The rash appears on the part of the body that received radiation. Symptoms may include redness, tenderness, swelling, wet sores, and peeling skin.
Typically, these side effects start within days or weeks of radiation therapy. But they can also appear months or years later. Doctors treat radiation recall with medications called corticosteroids. Rarely, it may be necessary to wait until the skin heals before continuing chemotherapy.
Questions To Ask The Health Care Team
What physical side effects are likely based on my specific radiation therapy treatment plan? When will they likely begin?
How can these side effects be prevented or managed?
How can I take care of the affected skin during my treatment period?
Who should I tell when a side effect appears or gets worse?
Are there specific side effects I should tell the doctor about right away?
Who can I talk with if I’m feeling anxious or upset about having this treatment?
If I’m having side effects that affect my nutrition, can you recommend an oncology dietitian?
What are other ways I can take care of myself during the treatment period?
Are there any restrictions on exercising or other physical activity during this treatment?
Could this treatment affect my sex life? If so, how and for how long?
Could this treatment affect my ability to become pregnant or have a child?

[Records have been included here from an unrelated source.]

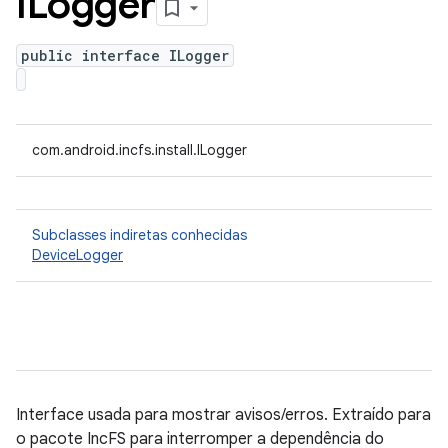
ILogger
public interface ILogger
com.android.incfs.install.ILogger
Subclasses indiretas conhecidas
DeviceLogger
Interface usada para mostrar avisos/erros. Extraído para
o pacote IncFS para interromper a dependência do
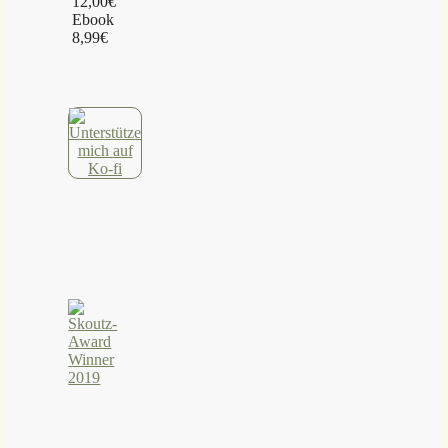
12,00€
Ebook
8,99€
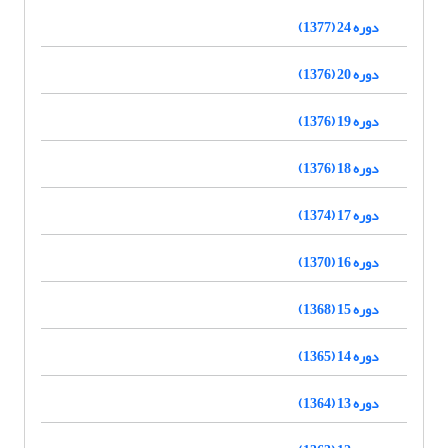
دوره 24 (1377)
دوره 20 (1376)
دوره 19 (1376)
دوره 18 (1376)
دوره 17 (1374)
دوره 16 (1370)
دوره 15 (1368)
دوره 14 (1365)
دوره 13 (1364)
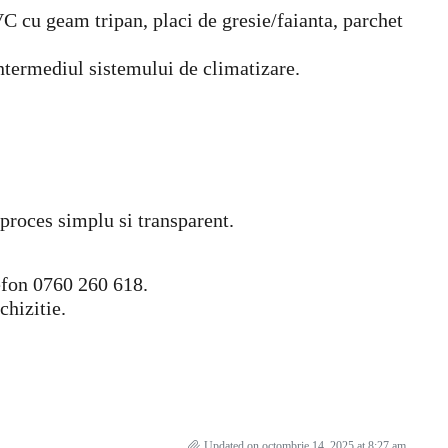
C cu geam tripan, placi de gresie/faianta, parchet
intermediul sistemului de climatizare.
 proces simplu si transparent.
lefon 0760 260 618.
chizitie.
Updated on octombrie 14, 2025 at 8:27 am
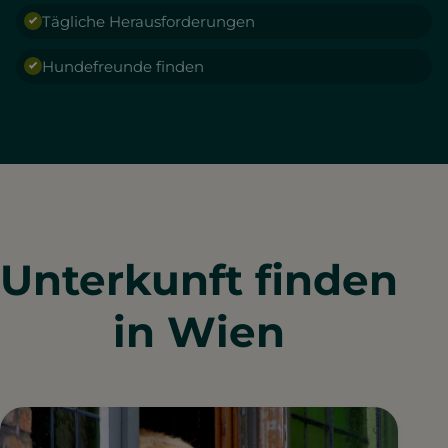
Tägliche Herausforderungen
Hundefreunde finden
Unterkunft finden
in Wien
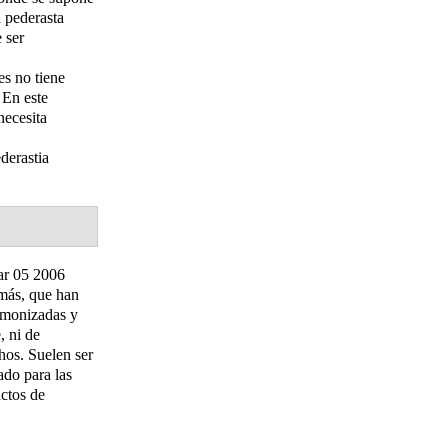
l pederasta
 ser
es no tiene
 En este
necesita
derastia
ar 05 2006
 más, que han
emonizadas y
, ni de
chos. Suelen ser
ado para las
actos de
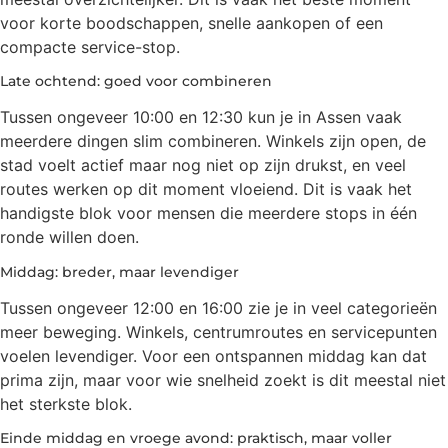
voor korte boodschappen, snelle aankopen of een
compacte service-stop.
Late ochtend: goed voor combineren
Tussen ongeveer 10:00 en 12:30 kun je in Assen vaak
meerdere dingen slim combineren. Winkels zijn open, de
stad voelt actief maar nog niet op zijn drukst, en veel
routes werken op dit moment vloeiend. Dit is vaak het
handigste blok voor mensen die meerdere stops in één
ronde willen doen.
Middag: breder, maar levendiger
Tussen ongeveer 12:00 en 16:00 zie je in veel categorieën
meer beweging. Winkels, centrumroutes en servicepunten
voelen levendiger. Voor een ontspannen middag kan dat
prima zijn, maar voor wie snelheid zoekt is dit meestal niet
het sterkste blok.
Einde middag en vroege avond: praktisch, maar voller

If so, should I talk with a fertility specialist before cancer treatment begins?
What are the potential long-term effects of this type of radiation therapy?
If I’m worried about managing the financial costs of cancer care, who can help me?
Will special precautions be needed to protect my family and others from radiation exposure during my treatment period?
After radiation therapy is completed, what will my follow-up care plan be?
Why is follow-up care important for managing side effects of treatment?